(Extracted page text data)

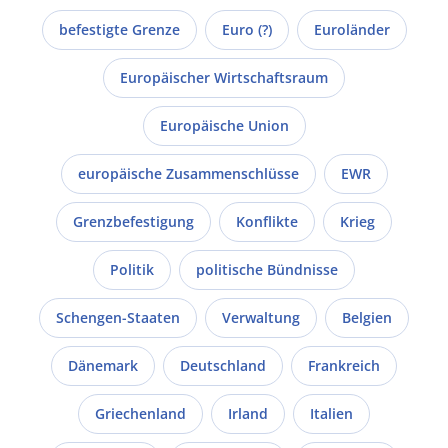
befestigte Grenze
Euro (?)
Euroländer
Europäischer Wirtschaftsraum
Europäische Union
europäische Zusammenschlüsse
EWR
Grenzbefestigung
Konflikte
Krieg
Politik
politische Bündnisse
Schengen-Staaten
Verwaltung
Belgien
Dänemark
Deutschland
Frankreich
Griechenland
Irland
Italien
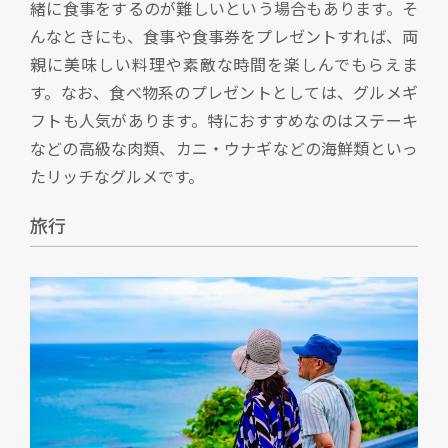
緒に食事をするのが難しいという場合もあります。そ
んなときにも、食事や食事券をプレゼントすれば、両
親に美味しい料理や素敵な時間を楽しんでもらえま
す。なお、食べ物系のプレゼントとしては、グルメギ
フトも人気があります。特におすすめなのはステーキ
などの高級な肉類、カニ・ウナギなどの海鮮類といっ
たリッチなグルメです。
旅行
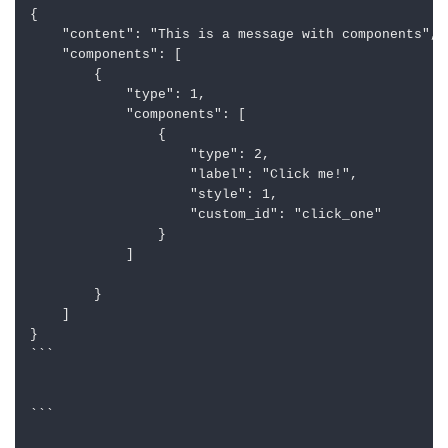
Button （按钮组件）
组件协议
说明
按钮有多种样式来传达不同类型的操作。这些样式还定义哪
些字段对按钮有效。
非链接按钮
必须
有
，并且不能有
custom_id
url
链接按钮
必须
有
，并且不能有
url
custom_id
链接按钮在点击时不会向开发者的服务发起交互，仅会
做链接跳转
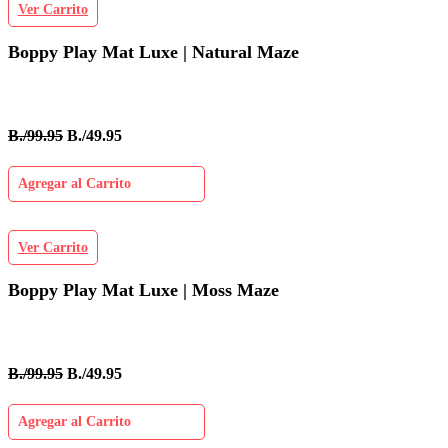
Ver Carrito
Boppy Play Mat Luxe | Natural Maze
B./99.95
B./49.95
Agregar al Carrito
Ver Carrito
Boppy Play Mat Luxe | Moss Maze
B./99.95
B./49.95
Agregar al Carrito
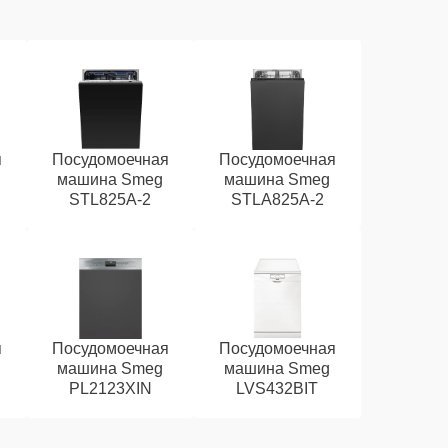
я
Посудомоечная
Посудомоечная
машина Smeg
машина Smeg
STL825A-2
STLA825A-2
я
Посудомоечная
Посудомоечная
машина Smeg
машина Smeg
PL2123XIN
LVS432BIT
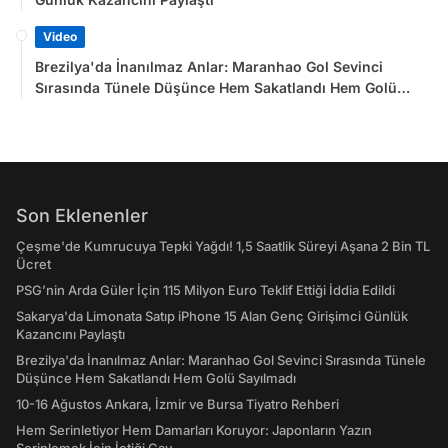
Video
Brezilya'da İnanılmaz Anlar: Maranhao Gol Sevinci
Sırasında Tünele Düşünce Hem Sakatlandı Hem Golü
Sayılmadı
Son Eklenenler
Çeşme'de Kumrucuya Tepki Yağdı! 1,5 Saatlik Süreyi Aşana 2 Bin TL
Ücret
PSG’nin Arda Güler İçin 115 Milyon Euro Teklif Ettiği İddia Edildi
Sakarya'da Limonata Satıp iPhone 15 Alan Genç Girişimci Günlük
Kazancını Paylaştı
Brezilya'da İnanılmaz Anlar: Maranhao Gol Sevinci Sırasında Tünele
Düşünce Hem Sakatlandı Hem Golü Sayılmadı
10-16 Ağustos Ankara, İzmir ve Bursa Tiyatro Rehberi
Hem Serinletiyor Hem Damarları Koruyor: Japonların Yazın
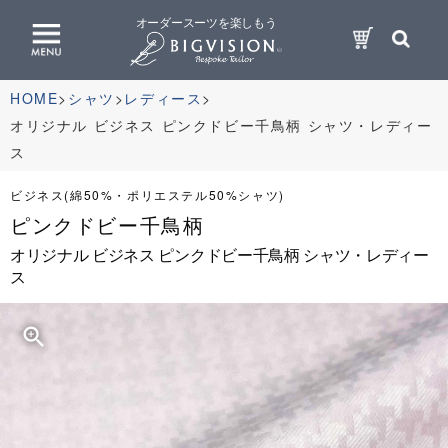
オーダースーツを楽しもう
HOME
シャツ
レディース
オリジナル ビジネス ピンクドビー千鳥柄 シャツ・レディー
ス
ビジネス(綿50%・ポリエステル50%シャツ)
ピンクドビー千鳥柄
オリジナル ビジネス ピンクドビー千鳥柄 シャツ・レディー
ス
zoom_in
* * *
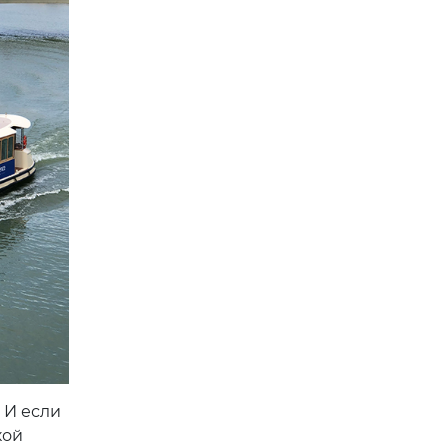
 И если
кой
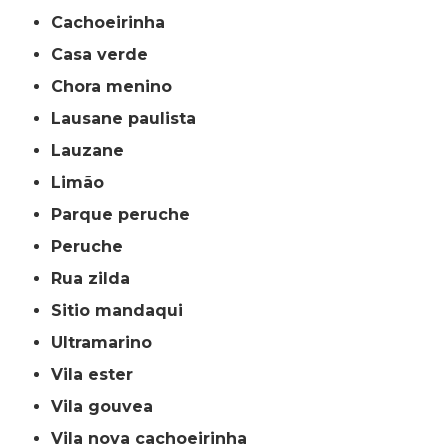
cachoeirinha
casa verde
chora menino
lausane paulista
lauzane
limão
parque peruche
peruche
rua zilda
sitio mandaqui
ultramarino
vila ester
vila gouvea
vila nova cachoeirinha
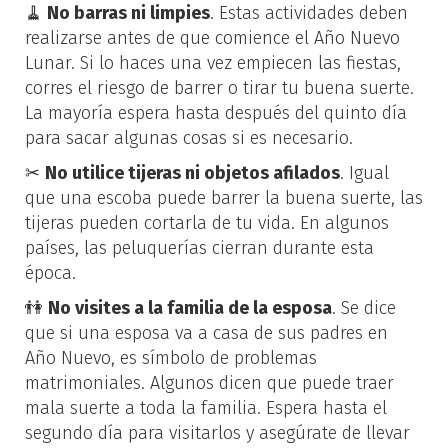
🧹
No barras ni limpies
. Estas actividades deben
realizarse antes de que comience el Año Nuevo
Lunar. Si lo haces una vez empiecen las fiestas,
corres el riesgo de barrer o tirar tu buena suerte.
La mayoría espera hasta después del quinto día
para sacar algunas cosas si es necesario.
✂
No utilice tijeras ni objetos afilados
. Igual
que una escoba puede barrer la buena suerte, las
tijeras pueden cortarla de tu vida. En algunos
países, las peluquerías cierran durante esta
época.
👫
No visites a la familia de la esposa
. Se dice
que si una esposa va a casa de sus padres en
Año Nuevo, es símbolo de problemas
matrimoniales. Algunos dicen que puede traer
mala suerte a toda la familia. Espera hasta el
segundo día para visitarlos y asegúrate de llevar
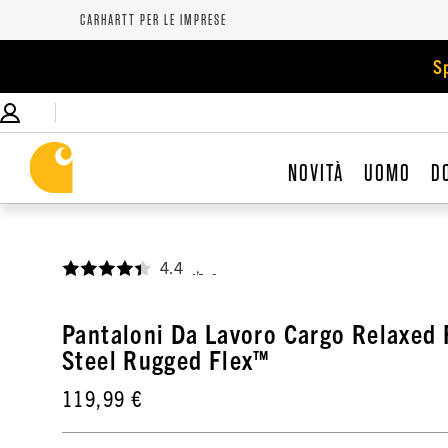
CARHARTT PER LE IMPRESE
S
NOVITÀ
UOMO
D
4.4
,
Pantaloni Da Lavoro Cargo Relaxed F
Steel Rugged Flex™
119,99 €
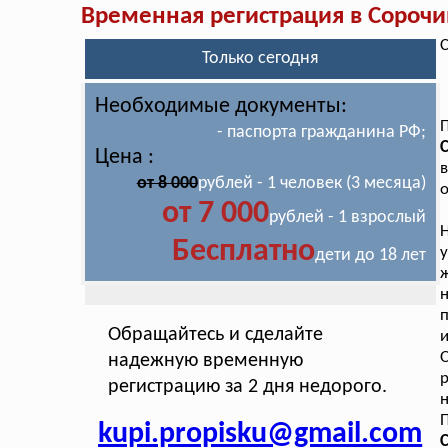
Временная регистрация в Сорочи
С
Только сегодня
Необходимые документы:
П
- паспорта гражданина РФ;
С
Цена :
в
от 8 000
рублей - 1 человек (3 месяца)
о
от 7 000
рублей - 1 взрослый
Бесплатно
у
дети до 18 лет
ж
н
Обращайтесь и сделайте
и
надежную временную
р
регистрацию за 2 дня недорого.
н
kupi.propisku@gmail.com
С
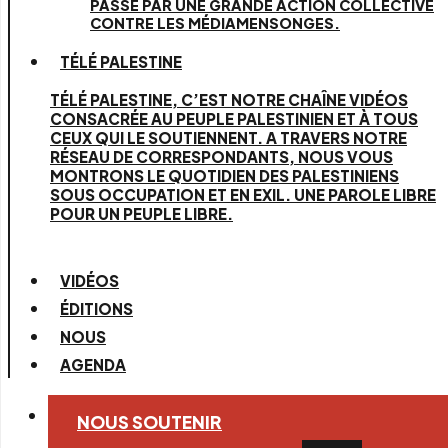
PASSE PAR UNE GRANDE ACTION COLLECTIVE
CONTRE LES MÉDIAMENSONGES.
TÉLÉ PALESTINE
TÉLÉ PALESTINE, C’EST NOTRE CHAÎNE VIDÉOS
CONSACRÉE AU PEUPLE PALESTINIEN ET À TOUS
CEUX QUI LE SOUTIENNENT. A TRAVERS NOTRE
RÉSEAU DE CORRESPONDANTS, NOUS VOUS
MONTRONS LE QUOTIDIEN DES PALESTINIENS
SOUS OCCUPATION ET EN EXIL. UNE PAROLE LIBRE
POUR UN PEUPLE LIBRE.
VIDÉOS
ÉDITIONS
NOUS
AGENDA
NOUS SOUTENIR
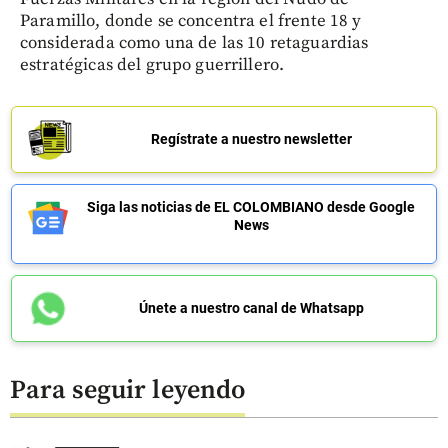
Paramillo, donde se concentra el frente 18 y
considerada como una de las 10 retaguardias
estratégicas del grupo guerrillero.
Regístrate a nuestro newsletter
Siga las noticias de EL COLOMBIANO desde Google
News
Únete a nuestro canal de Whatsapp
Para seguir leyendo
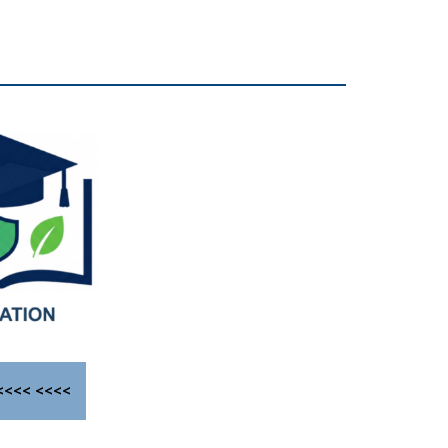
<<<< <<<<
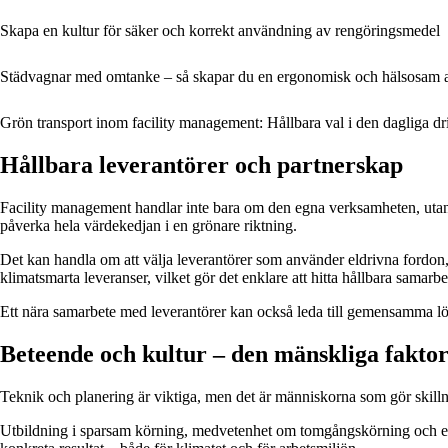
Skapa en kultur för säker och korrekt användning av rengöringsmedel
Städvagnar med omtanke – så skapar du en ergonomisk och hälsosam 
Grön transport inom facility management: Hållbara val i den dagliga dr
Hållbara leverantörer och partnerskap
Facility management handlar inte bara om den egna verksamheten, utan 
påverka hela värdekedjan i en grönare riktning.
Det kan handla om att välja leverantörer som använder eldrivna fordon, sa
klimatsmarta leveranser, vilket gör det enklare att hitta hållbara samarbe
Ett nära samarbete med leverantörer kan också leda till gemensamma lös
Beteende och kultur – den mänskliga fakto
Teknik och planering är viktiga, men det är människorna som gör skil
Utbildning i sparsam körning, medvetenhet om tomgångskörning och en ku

## [Work request]
Working through the records, copy each line in which the word "NOUS" appears.

## [Response below]
RÉSEAU DE CORRESPONDANTS, NOUS VOUS
NOUS
NOUS SOUTENIR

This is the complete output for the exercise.